Figure 3 Visualization of linear regression
So, what's the most intuitive way to see if there's ever a fit? Of course, it's drawing.
# draw the corresponding image
Plt.scatter (x, Y, c= "G", s=20) for
D in Test_set:
plt.plot (x0, Get_model (d) (), label= "degree = {}" . Format (d))
# Limit the range of the horizontal and vertical axes to ( -2,4), (〖10〗^5,8x〖10〗^5)
Plt.xlim ( -2, 4)
Plt.ylim (1e5, 8e5)
# Call the legend method to correctly display the label for the Curve
plt.legend ()
plt.show ()
The result of the above code is shown in Figure 3.

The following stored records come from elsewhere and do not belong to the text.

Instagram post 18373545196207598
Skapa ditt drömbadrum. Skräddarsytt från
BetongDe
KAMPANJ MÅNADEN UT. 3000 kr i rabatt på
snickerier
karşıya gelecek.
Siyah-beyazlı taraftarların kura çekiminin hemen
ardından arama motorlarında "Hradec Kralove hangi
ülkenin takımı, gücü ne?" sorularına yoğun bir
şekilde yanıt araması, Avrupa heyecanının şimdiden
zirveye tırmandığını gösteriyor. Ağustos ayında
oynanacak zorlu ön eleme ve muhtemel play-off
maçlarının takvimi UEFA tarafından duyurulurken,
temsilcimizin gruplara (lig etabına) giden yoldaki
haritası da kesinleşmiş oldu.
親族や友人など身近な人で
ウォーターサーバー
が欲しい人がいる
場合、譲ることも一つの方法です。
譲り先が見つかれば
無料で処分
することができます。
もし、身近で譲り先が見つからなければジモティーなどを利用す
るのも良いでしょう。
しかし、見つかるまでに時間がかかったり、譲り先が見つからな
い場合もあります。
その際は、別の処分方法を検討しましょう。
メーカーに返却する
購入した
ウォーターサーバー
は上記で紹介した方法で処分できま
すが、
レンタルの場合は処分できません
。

Of these, three lines represent N=1, n=4 and n=10 respectively (the upper right corner of Figure 1.10 is also indicated). As can be seen from the beginning of the N=4 model has already begun to appear the phenomenon of fitting, to n=10 when the model has become very unreasonable.

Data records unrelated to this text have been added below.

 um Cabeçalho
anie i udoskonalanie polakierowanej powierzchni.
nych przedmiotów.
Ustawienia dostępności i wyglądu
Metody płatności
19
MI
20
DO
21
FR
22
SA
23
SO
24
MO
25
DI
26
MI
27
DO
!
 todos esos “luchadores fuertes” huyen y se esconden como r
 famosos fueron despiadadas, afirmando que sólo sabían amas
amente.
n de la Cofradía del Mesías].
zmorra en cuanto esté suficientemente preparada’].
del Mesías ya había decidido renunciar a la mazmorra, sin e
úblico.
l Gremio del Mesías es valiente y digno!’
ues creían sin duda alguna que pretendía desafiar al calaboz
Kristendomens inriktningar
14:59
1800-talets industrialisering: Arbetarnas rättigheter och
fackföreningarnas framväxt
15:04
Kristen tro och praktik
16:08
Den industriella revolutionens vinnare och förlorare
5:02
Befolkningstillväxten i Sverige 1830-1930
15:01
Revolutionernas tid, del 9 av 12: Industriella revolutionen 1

At this point, it can be said that the problem has been basically solved. In this example, in addition to cross-validation, we cover most of the major steps in machine learning (the reason for not cross-validation is that there is too little data ...). )。 The code section adds up to a total of 40~50 lines, which should be considered a more appropriate length. I hope that we can have a general understanding of machine learning through this example, but also hope that it will arouse everyone's interest in machine learning.